Interested in these heads but not sure which to get ...?

Just practice/home studio use & probably gonna pair with V30 112 as I figured it might be a better choice than the 'combo' versions ... but please feel free to recommend speakers as well.

I'm after an amp that can capture (high) gain low tuned tight riffing 

Which should I get ? And why ?
Or perhaps I should also consider H&K Tubemeister 5 ?

Thanks in advance guys, appreciate any/all advice & opinions ... think this is just such a great site ... it's like the 'guitar fountain of knowledge'


----------



## Wookieslayer (Jan 18, 2014)

I would go for the 5 watt for more head room. 6V6 will have tighter bass and less clean break up. 

The H&K is nice but has no FX loop.


----------



## drinkinsum (Jan 18, 2014)

I have a RD1H with a RD112 and it's perfect for home use - I love it.


----------



## sifi2112 (Jan 19, 2014)

Not sure how important the effects loop will but guess its nice to have. Can the 5 be used at bedroom levels without being too loud yet still sounding good ?


----------



## tscoolberth (Jan 19, 2014)

Correct me if I'm wrong but I think the Randall would have way more on-board gain than the H&K.

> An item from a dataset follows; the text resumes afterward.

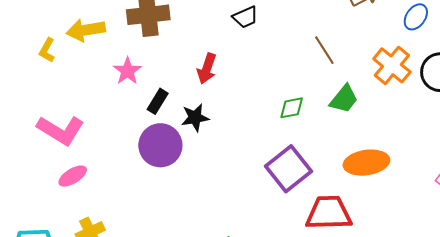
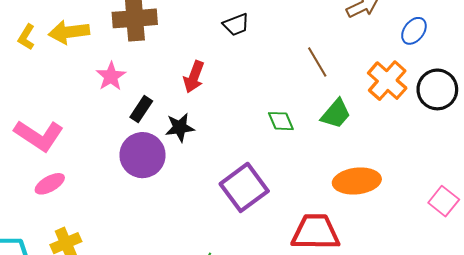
yellow L-shape: (47, 50) -> (26, 37), moved
green diamond: (292, 108) -> (281, 121), turned 76
purple square: (289, 169) -> (244, 187), moved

Is it the consensus that Vintage 30s have the most amount of "ballz" on the low end while being tight? I have a Jet City 1x12" which uses an Eminence of some sort but it is brand new not even broken in so I can't really compare to a closed back cab with Vintage 30 1x12".


----------



## Metaldestroyerdennis (Jan 19, 2014)

tscoolberth said:


> Correct me if I'm wrong but I think the Randall would have way more on-board gain than the H&K.
> 
> Is it the consensus that Vintage 30s have the most amount of "ballz" on the low end while being tight?



Eh, sort of. The Vintage 30 has a VERY distinct mid presence which makes guitars punch through a live mix. Bear in mind this means that until you really break it in you may be very disappointed in how ridiculously harsh it sounds. I know I was. As far as "ballz" on the low end, that comes from the oversized 4x12s that they usually come in.


----------



## sifi2112 (Jan 19, 2014)

Does the V30 need to be driven hard ? I'm looking at getting a good low volume sound.


----------



## Metaldestroyerdennis (Jan 19, 2014)

Yeah it sounds good at low volumes if you like its sound. Keep in mind that if you only play quietly it will take much longer to lose its initial harshness.


----------



## Kalsten (Nov 3, 2016)

Sorry for resurrect this post.

I am also in the same situation, where I am deciding between the 1W and 5W versions of the Randall Diavlo. I will pair them with a Harley Bengon G112V (Celestion V30 Vintage), and I am also thinking on getting the maxon OD808.

It is just for me to play at home, as I play only metal for fun, so I am not in needs of clean sounds in this amp.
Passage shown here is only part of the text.